Targeting Histone Deacetylases: A Novel Approach in Parkinson’s Disease

Neuropharmacology Division, Department of Pharmacy, Birla Institute of Technology and Science, Pilani, Rajasthan 333031, India

Received 30 September 2014; Accepted 3 January 2015

Academic Editor: Hélio Teive

Copyright © 2015 Sorabh Sharma and Rajeev Taliyan. This is an open access article distributed under the Creative Commons Attribution License, which permits unrestricted use, distribution, and reproduction in any medium, provided the original work is properly cited.

Abstract

The worldwide prevalence of movement disorders is increasing day by day. Parkinson’s disease (PD) is the most common movement disorder. In general, the clinical manifestations of PD result from dysfunction of the basal ganglia. Although the exact underlying mechanisms leading to neural cell death in this disease remains unknown, the genetic causes are often established. Indeed, it is becoming increasingly evident that chromatin acetylation status can be impaired during the neurological disease conditions. The acetylation and deacetylation of histone proteins are carried out by opposing actions of histone acetyltransferases (HATs) and histone deacetylases (HDACs), respectively.
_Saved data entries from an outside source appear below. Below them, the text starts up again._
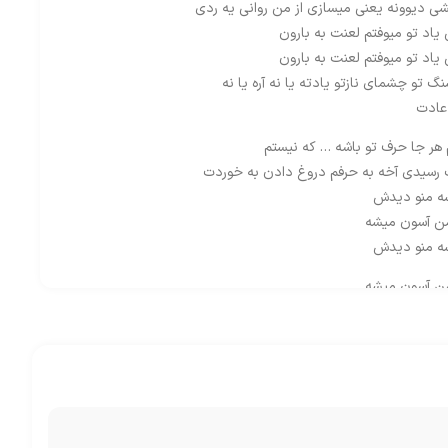
 دیوونه یعنی میسازی از من روانی یه ردی
یاد تو میوفتم لعنت به بارون
یاد تو میوفتم لعنت به بارون
و چشمای نازتو یادته یا نه آره یا نه
 عادت
 هر جا حرف تو باشه … که نیستم
ت رسیدی آخه به حرفم دروغ دادن به خوردت
شه منو دیدش
من آسون میشه
شه منو دیدش
من آسون میشه
قلبم به حال هر دومون هر روز بخندن
ی قبلا شاخه های این تنه از تو شکستن
ساختی جالب بود بشی نقش اول ببازی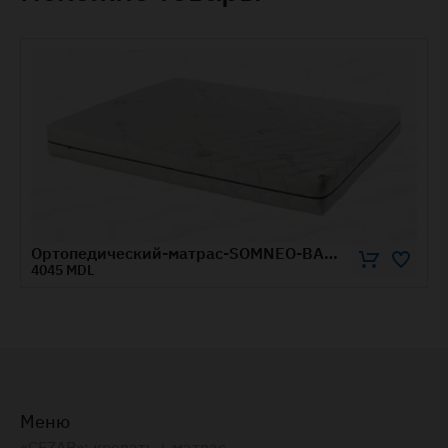
Ортопедический-матрас-SOMNEO-BAMBOO-1.2x1.9-м
1755 MDL
Меню
«CEZAR»: кровать + матрас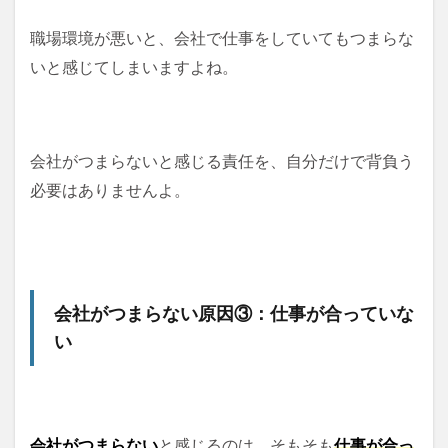
職場環境が悪いと、会社で仕事をしていてもつまらな
いと感じてしまいますよね。
会社がつまらないと感じる責任を、自分だけで背負う
必要はありませんよ。
会社がつまらない原因③：仕事が合っていな
い
会社がつまらない
と感じるのは、そもそも
仕事が合っ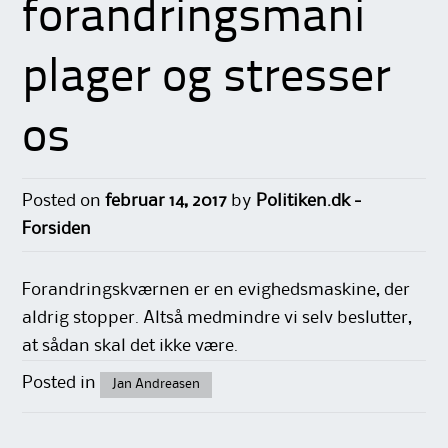
forandringsmani
plager og stresser
os
Posted on
februar 14, 2017
by
Politiken.dk -
Forsiden
Forandringskværnen er en evighedsmaskine, der
aldrig stopper. Altså medmindre vi selv beslutter,
at sådan skal det ikke være.
Posted in
Jan Andreasen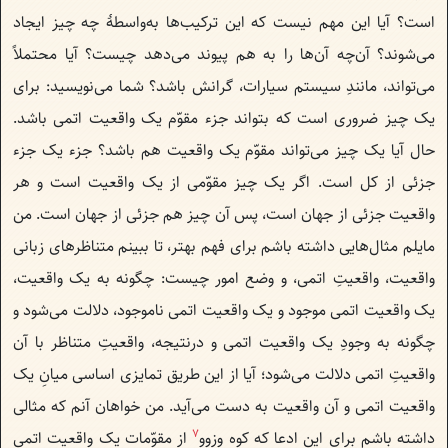
است؟ آیا این مهم نیست که این ترکیب‌ها به‌واسطهٔ ‌چه چیز ایجاد
می‌شوند؟ آن‌چه آن‌ها را به هم پیوند می‌دهد چیست؟ آیا محتملاً
می‌تواند، مانندِ سیستم سیارات، گرانش باشد؟ شما می‌نویسید: برای
یک چیز ضروری است که بتواند جزء مقوّم یک واقعیت اتمی باشد.
حال آیا یک چیز می‌تواند مقوّم یک واقعیت هم باشد؟‌ جزء یک جزء
جزئی از کل است. اگر یک چیز مقوّمی از یک واقعیت است و هر
واقعیت جزئی از جهان است، پس آن چیز هم جزئی از جهان است. من
مایلم مثال‌هایی داشته باشم برای فهم بهتر، تا ببینم متناظرهای زبانی
واقعیت، واقعیتِ اتمی، و وضع امور چیست:‌ چگونه به یک واقعیت،
یک واقعیت اتمی موجود و یک واقعیت اتمی ناموجود، دلالت می‌شود و
چگونه به وجودِ یک واقعیت اتمی و درنتیجه، واقعیتِ متناظر با آن
واقعیتِ اتمی دلالت می‌شود؛ آيا از این طریق تمایزی اساسی میانِ یک
واقعیت اتمی و آن واقعیت به دست می‌آید. من خواهان آنم که مثالی
7
داشته باشم برای این ادعا که کوه وزوو
از مقوّمات یک واقعیت اتمی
In the recent past, studies with HDAC inhibitors result in beneficial effects in both in vivo and in vitro models of PD. Various clinical trials have also been initiated to investigate the possible therapeutic potential of HDAC inhibitors in patients suffering from PD. The possible mechanisms assigned for these neuroprotective actions of HDAC inhibitors involve transcriptional activation of neuronal survival genes and maintenance of histone acetylation homeostasis, both of which have been shown to be dysregulated in PD. In this review, the authors have discussed the putative role of HDAC inhibitors in PD and associated abnormalities and suggest new directions for future research in PD.